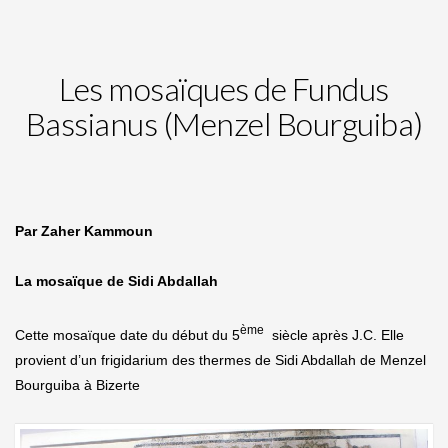
Les mosaïques de Fundus
Bassianus (Menzel Bourguiba)
Par Zaher Kammoun
La mosaïque de Sidi Abdallah
ème
Cette mosaïque date du début du 5
siècle après J.C. Elle
provient d’un frigidarium des thermes de Sidi Abdallah de Menzel
Bourguiba à Bizerte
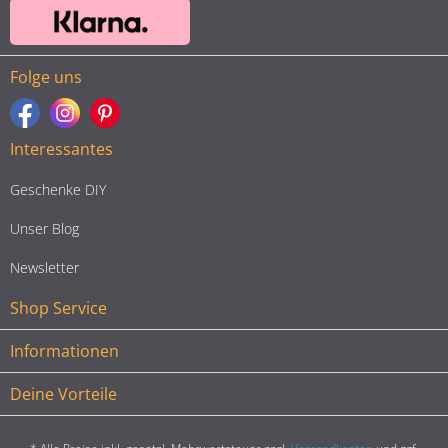
Folge uns
Interessantes
Geschenke DIY
Unser Blog
Newsletter
Shop Service
Informationen
Deine Vorteile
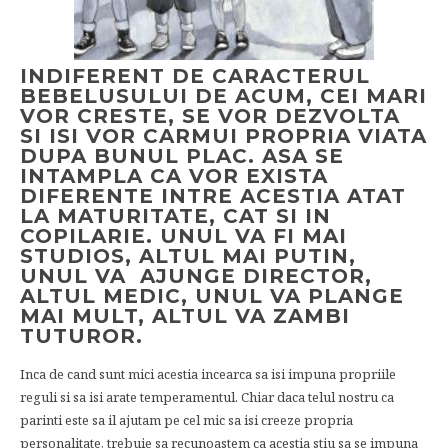
INDIFERENT DE CARACTERUL
BEBELUSULUI DE ACUM, CEI MARI
VOR CRESTE, SE VOR DEZVOLTA
SI ISI VOR CARMUI PROPRIA VIATA
DUPA BUNUL PLAC. ASA SE
INTAMPLA CA VOR EXISTA
DIFERENTE INTRE ACESTIA ATAT
LA MATURITATE, CAT SI IN
COPILARIE. UNUL VA FI MAI
STUDIOS, ALTUL MAI PUTIN,
UNUL VA AJUNGE DIRECTOR,
ALTUL MEDIC, UNUL VA PLANGE
MAI MULT, ALTUL VA ZAMBI
TUTUROR.
Inca de cand sunt mici acestia incearca sa isi impuna propriile
reguli si sa isi arate temperamentul. Chiar daca telul nostru ca
parinti este sa il ajutam pe cel mic sa isi creeze propria
personalitate, trebuie sa recunoastem ca acestia stiu sa se impuna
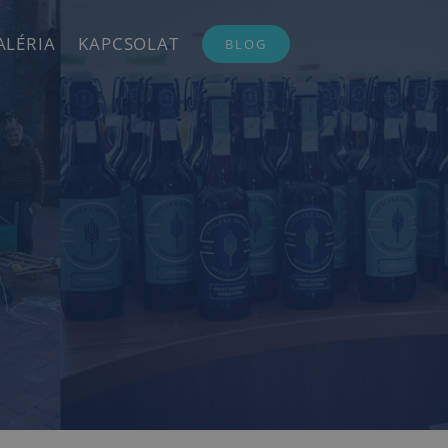
ALÉRIA
KAPCSOLAT
BLOG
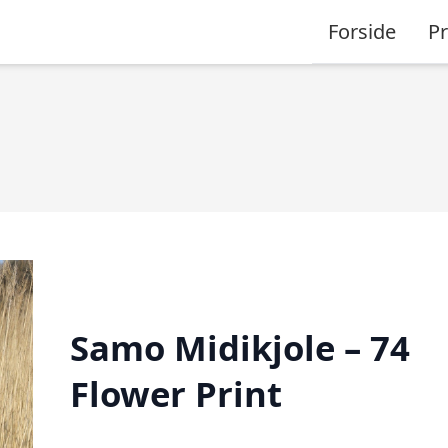
Forside
P
Samo Midikjole – 74
Flower Print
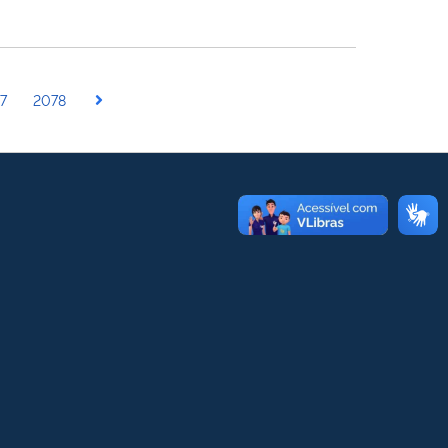
7
2078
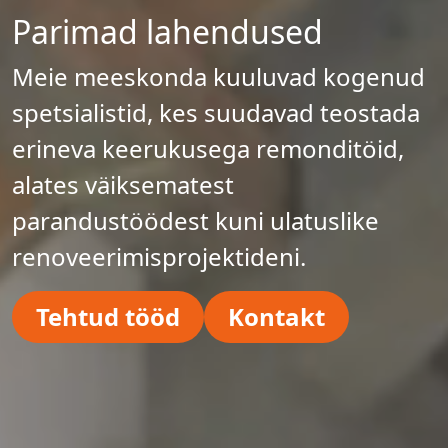
Parimad lahendused
Meie meeskonda kuuluvad kogenud
spetsialistid, kes suudavad teostada
erineva keerukusega remonditöid,
alates väiksematest
parandustöödest kuni ulatuslike
renoveerimisprojektideni.
Tehtud tööd
Kontakt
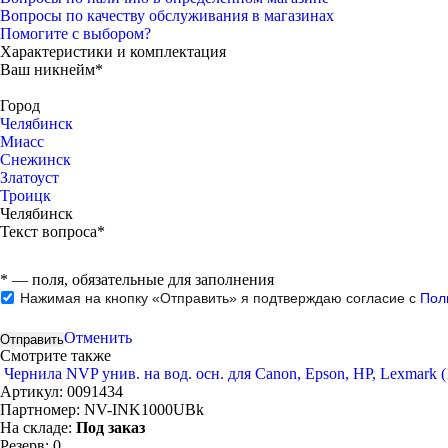
Вопросы по качеству обслуживания в магазинах
Помогите с выбором?
Характеристики и комплектация
Ваш никнейм*
Город
Челябинск
Миасс
Снежинск
Златоуст
Троицк
Челябинск
Текст вопроса*
*
— поля, обязательные для заполнения
Нажимая на кнопку «Отправить» я подтверждаю согласие с
Пол
Отменить
Смотрите также
Чернила NVP унив. на вод. осн. для Сanon, Epson, НР, Lexmark (
Артикул:
0091434
Партномер:
NV-INK1000UBk
На складе:
Под заказ
Резерв:
0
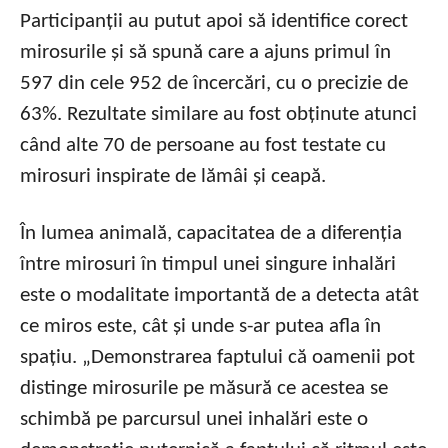
Participanții au putut apoi să identifice corect
mirosurile și să spună care a ajuns primul în
597 din cele 952 de încercări, cu o precizie de
63%. Rezultate similare au fost obținute atunci
când alte 70 de persoane au fost testate cu
mirosuri inspirate de lămâi și ceapă.
În lumea animală, capacitatea de a diferenția
între mirosuri în timpul unei singure inhalări
este o modalitate importantă de a detecta atât
ce miros este, cât și unde s-ar putea afla în
spațiu. „Demonstrarea faptului că oamenii pot
distinge mirosurile pe măsură ce acestea se
schimbă pe parcursul unei inhalări este o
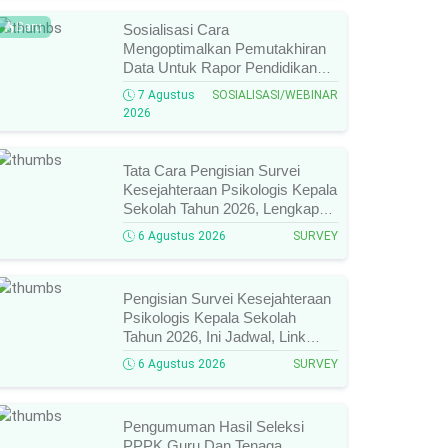
Baru
Sosialisasi Cara
Mengoptimalkan Pemutakhiran
Data Untuk Rapor Pendidikan
Tahun 2026, Ini Jadwal, Materi,
7 Agustus
SOSIALISASI/WEBINAR
Narasumber, Dan Link
2026
Mengikutinya!
Tata Cara Pengisian Survei
Kesejahteraan Psikologis Kepala
Sekolah Tahun 2026, Lengkap
Link Resmi, Jadwal, Panduan,
6 Agustus 2026
SURVEY
Dan Hal Yang Wajib
Diperhatikan!
Pengisian Survei Kesejahteraan
Psikologis Kepala Sekolah
Tahun 2026, Ini Jadwal, Link
Resmi, Cara Pengisian, Dan
6 Agustus 2026
SURVEY
Ketentuan Lengkapnya!
Pengumuman Hasil Seleksi
PPPK Guru Dan Tenaga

☆ ☆ ☆

=== Work to complete ===
Your task is to extract the lines running from the one with "Resmi, Cara Pengisian, Dan" to the end of the material, inclusive, copying each exactly and adding nothing.

=== Exercise response ===
Resmi, Cara Pengisian, Dan
6 Agustus 2026
SURVEY
Ketentuan Lengkapnya!
Pengumuman Hasil Seleksi
PPPK Guru Dan Tenaga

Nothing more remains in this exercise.